Darin Oswald/Idaho Statesman

Idaho transgender students may continue using restrooms that align with their gender identities when the school year starts next week, a federal judge ruled Thursday.

Senate Bill 1100, which Republican lawmakers enacted earlier this year, prohibited transgender students from using multi-use restrooms and locker rooms that align with their preferred gender identities. The law also allows other students to sue their school if they encounter a student using a bathroom that doesn’t align with their sex at birth.

Last month, Lambda Legal, on behalf of a student, sued to block the new law.
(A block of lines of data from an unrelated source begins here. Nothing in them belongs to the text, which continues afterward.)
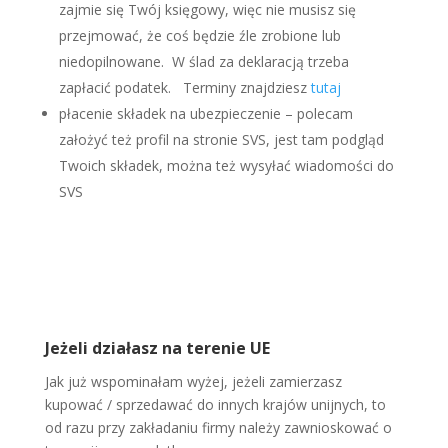
zajmie się Twój księgowy, więc nie musisz się
przejmować, że coś będzie źle zrobione lub
niedopilnowane. W ślad za deklaracją trzeba
zapłacić podatek. Terminy znajdziesz
tutaj
płacenie składek na ubezpieczenie – polecam
założyć też profil na stronie SVS, jest tam podgląd
Twoich składek, można też wysyłać wiadomości do
SVS
Jeżeli działasz na terenie UE
Jak już wspominałam wyżej, jeżeli zamierzasz
kupować / sprzedawać do innych krajów unijnych, to
od razu przy zakładaniu firmy należy zawnioskować o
“The court’s ruling will be a relief for transgender students in Idaho who are entitled to basic dignity, safety and respect at school,” Lambda Legal Senior Counsel Peter Renn said in a news release Thursday. “When school is back in session, they should be focusing on classes, friends and activities like everyone else, rather than worrying about where they are allowed to use the restroom. No one’s return to school should be met with a return to discrimination.”

Chief U.S. District Judge David Nye on Thursday granted a temporary restraining order, pausing the law from going into effect before the school year starts. Temporarily blocking the law maintains the status quo until the case is decided, Nye wrote in the decision.

“Today, the court puts a pause on SB 1100,” he wrote. “It does not find it unconstitutional. It does not find it constitutional. This is not a full adjudication of any argument on the merits.”

A patchwork of local school district rules currently regulate which bathrooms transgender students can use. Roughly a quarter of Idaho schools allow transgender students to use restrooms and locker rooms that align with their gender identities, according to Nye’s decision.

Attorneys for Lambda Legal, a national LGBTQ+ civil rights group, argued that Senate Bill 1100 is unconstitutional and a violation of Title IX standards by targeting transgender students and discriminating against them based on their gender identities.

The law would prevent transgender students from using their preferred facilities and also “subject them to profound stigma, physical risks and the irreversible disclosure of their transgender status,” attorneys wrote in a recent court brief.

The lawsuit names as defendants Superintendent for Public Instruction Debbie Critchfield, members of the Idaho State Board of Education and members of the Boise School District’s board of trustees. Sen. Ben Adams, R-Nampa, sponsored Senate Bill 1100.

Federal circuit courts have been split in deciding challenges to similar laws. The U.S. Court of Appeals for the 4th Circuit in Virginia in 2019 ruled that a policy mandating restrooms for transgender students violated Title IX and the constitution. The U.S. Court of Appeals for the 11th Circuit in Alabama issued a contradictory opinion in a similar case.